**Directions for this task:** Among the lines below, restate word for word only those from the line with "Создать сайт (147, 14)" through the line with "Google+ (673, 680)", with both end lines kept.

[Stored items from a collection]
· · · ·

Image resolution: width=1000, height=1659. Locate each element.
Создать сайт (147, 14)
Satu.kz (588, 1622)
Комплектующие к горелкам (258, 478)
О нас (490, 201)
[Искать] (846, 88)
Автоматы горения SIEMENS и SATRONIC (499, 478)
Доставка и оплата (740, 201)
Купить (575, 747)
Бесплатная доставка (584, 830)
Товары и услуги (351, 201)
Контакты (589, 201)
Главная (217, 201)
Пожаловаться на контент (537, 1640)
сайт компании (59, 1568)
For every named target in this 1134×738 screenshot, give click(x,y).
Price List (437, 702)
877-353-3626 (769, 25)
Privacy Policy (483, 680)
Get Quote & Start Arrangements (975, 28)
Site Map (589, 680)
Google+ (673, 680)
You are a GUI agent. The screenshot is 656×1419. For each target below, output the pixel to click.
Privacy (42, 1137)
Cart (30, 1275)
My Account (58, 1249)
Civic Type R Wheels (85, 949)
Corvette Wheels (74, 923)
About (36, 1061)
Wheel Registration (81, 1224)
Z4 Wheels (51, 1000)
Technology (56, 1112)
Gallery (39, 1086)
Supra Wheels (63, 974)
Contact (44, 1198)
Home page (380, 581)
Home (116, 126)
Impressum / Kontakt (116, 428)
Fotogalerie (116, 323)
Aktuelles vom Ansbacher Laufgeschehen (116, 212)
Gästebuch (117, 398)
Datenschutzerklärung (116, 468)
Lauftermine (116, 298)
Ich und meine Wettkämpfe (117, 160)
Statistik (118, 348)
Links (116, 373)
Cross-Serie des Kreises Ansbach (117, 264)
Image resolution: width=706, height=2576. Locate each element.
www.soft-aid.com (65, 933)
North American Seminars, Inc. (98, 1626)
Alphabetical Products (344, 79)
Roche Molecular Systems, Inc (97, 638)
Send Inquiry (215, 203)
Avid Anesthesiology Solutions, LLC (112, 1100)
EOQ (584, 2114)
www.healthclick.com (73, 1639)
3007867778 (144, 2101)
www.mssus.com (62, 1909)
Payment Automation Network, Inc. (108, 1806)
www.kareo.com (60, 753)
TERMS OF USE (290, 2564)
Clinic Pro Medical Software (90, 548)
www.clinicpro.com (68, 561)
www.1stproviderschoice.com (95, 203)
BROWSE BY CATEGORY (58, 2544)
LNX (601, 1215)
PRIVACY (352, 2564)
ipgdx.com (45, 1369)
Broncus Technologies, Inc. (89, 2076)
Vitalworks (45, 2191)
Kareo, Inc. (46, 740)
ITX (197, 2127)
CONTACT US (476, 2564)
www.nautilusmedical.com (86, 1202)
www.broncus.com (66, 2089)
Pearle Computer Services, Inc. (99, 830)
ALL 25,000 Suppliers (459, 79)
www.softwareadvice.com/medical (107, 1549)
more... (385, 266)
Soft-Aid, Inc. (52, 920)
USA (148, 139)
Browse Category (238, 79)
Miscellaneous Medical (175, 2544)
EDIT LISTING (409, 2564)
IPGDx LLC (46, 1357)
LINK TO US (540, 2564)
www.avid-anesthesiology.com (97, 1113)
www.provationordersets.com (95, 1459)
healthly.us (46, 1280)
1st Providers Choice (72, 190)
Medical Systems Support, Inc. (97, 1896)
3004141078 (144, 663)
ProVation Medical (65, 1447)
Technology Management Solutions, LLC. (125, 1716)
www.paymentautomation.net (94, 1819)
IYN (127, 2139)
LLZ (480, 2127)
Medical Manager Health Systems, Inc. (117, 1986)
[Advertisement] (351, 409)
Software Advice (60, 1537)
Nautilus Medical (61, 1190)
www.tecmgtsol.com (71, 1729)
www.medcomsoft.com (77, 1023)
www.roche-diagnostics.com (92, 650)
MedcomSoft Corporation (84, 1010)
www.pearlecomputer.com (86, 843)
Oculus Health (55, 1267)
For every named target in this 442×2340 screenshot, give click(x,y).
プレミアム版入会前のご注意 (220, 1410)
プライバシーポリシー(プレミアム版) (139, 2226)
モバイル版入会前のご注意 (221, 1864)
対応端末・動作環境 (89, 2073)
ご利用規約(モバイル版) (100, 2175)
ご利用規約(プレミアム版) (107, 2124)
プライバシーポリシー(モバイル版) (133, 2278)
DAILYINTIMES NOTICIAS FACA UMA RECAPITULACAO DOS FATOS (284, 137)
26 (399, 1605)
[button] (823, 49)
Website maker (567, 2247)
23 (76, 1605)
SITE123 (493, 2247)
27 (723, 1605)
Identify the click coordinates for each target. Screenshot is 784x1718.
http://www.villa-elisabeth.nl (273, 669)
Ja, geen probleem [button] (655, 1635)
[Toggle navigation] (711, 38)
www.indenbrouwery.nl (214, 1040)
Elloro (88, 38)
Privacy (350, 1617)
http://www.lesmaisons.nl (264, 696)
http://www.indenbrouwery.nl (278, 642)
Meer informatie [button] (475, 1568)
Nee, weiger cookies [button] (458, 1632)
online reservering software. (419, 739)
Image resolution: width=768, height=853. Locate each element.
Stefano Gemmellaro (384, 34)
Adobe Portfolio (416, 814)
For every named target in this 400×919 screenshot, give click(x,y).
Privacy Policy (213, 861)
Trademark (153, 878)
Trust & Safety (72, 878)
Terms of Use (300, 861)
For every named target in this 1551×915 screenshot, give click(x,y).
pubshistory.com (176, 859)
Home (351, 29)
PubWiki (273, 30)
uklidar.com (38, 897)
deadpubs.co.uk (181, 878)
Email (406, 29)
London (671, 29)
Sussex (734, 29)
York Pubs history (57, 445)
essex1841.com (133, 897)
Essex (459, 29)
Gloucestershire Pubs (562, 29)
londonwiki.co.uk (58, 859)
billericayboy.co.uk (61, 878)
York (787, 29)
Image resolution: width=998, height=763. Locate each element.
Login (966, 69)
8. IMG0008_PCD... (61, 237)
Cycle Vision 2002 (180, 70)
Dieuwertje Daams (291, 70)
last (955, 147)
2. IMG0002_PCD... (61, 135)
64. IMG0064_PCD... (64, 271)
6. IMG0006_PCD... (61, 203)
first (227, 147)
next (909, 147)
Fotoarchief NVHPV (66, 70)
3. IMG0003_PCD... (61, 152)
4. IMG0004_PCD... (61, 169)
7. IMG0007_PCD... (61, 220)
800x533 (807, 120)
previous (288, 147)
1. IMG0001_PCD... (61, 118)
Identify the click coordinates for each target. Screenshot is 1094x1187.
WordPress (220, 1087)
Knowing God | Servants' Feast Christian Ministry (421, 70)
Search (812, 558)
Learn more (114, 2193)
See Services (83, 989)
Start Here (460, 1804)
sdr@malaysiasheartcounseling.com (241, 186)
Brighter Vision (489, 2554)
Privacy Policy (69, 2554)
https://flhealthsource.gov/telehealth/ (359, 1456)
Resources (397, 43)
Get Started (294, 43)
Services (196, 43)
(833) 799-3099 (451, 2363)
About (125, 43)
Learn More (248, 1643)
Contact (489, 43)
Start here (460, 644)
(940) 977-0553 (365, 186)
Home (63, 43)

· · · ·

**Written answer:**
Создать сайт (147, 14)
Satu.kz (588, 1622)
Комплектующие к горелкам (258, 478)
О нас (490, 201)
[Искать] (846, 88)
Автоматы горения SIEMENS и SATRONIC (499, 478)
Доставка и оплата (740, 201)
Купить (575, 747)
Бесплатная доставка (584, 830)
Товары и услуги (351, 201)
Контакты (589, 201)
Главная (217, 201)
Пожаловаться на контент (537, 1640)
сайт компании (59, 1568)
For every named target in this 1134×738 screenshot, give click(x,y).
Price List (437, 702)
877-353-3626 (769, 25)
Privacy Policy (483, 680)
Get Quote & Start Arrangements (975, 28)
Site Map (589, 680)
Google+ (673, 680)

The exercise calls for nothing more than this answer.